The Washington, D.C., jail, officially known as the Department of Corrections Central Detention Facility, is pictured. An ACLU report warns rapid spread of the coronavirus in jails could increase pandemic deaths more than predicted. (Caroline Brehman/CQ Roll Call)

The American Civil Liberties Union concludes in a new report that COVID-19 could spread rapidly in U.S. jails, leading to higher death tolls than the models touted by the Trump administration expect.

The activist group’s report is based on an earlier model, which it created with researchers from Washington State University, the University of Pennsylvania and the University of Tennessee. It found that reductions in arrests and speedier releases of prisoners would reduce COVID-19 deaths in Allegheny County, Pa. 

Predictions that model the U.S. spread of COVID-19 based on its transmissions in other countries could dramatically underestimate the virus’ toll because of the large population in the U.S. confined to jails and prisons, the authors say.

In the new report, the ACLU expanded the earlier study to include 1,242 jurisdictions with jail populations of at least 100 people. Those jurisdictions altogether cover about 90 percent of the U.S. population.

Anthony Fauci, the head of the National Institute of Allergy and Infectious Diseases, said last month he expected 100,000 to 200,000 Americans to die of COVID-19. More recently, President Trump has said it will be in the range of 50,000 to 60,000 people. The administration has relied on a model created by the University of Washington’s Institute for Health Metrics and Evaluation. Those models trust the spread of COVID-19 in the U.S. will mimic transmissions in other countries despite variations in political responses to the pandemic. 

But the ACLU says that if local governments continue to send people to jails, and do not protect the incarcerated, COVID-19 U.S. deaths could approach 375,000.
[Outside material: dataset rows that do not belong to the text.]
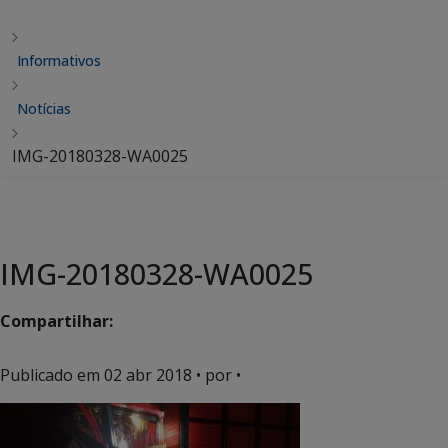
Informativos
Notícias
IMG-20180328-WA0025
IMG-20180328-WA0025
Compartilhar:
Publicado em
02 abr 2018
• por •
That estimate does not account for federal prisons or immigrant detention facilities. But jails — facilities that hold people awaiting trial or with sentences less than a year — are particularly perilous because of churn. According to the Bureau of Justice Statistics, 10.7 million people are put in jail each year for an average stay of 25 days. 

About 655 out of every 100,000 people in the U.S. are incarcerated, according to the World Prison Brief, a project of the University of London. In Italy, by contrast, 102 people out of every 100,000 are incarcerated. In South Korea, it’s 106 per 100,000.  

The ACLU calls U.S. jails an “Achilles heel” in combating the pandemic. “Incarceration makes it impossible to engage in the self-protective social distancing measures that public health officials are recommending,” said Brooke Watson Madubuonwu, an ACLU data scientist.

Incarcerated people are also more likely to suffer from serious health problems that can exacerbate the virus. The ACLU wants local officials to adopt a number of interventions in order to reduce the incarcerated population in light of the pandemic. Among them, it wants judges to void or suspend some outstanding arrest warrants, prosecutors to decline to charge people accused of petty crimes, and sheriffs to release vulnerable prisoners.

In addition to the ACLU, some epidemiologists have recently questioned the accuracy of initial models on the virus’ fatality rate and the methods of the University of Washington’s institute. 

The institute did not immediately reply to a request for comment about the ACLU report.

Meanwhile, some governors, prosecutors and police departments have rejected efforts to reduce the jail population. 

Republican Gov. Greg Abbott of Texas, for example, issued an executive order in March blocking some early releases on bail, while Leon Cannizzaro, a Democratic district attorney in New Orleans, also resisted efforts to release prisoners early to protect against the disease.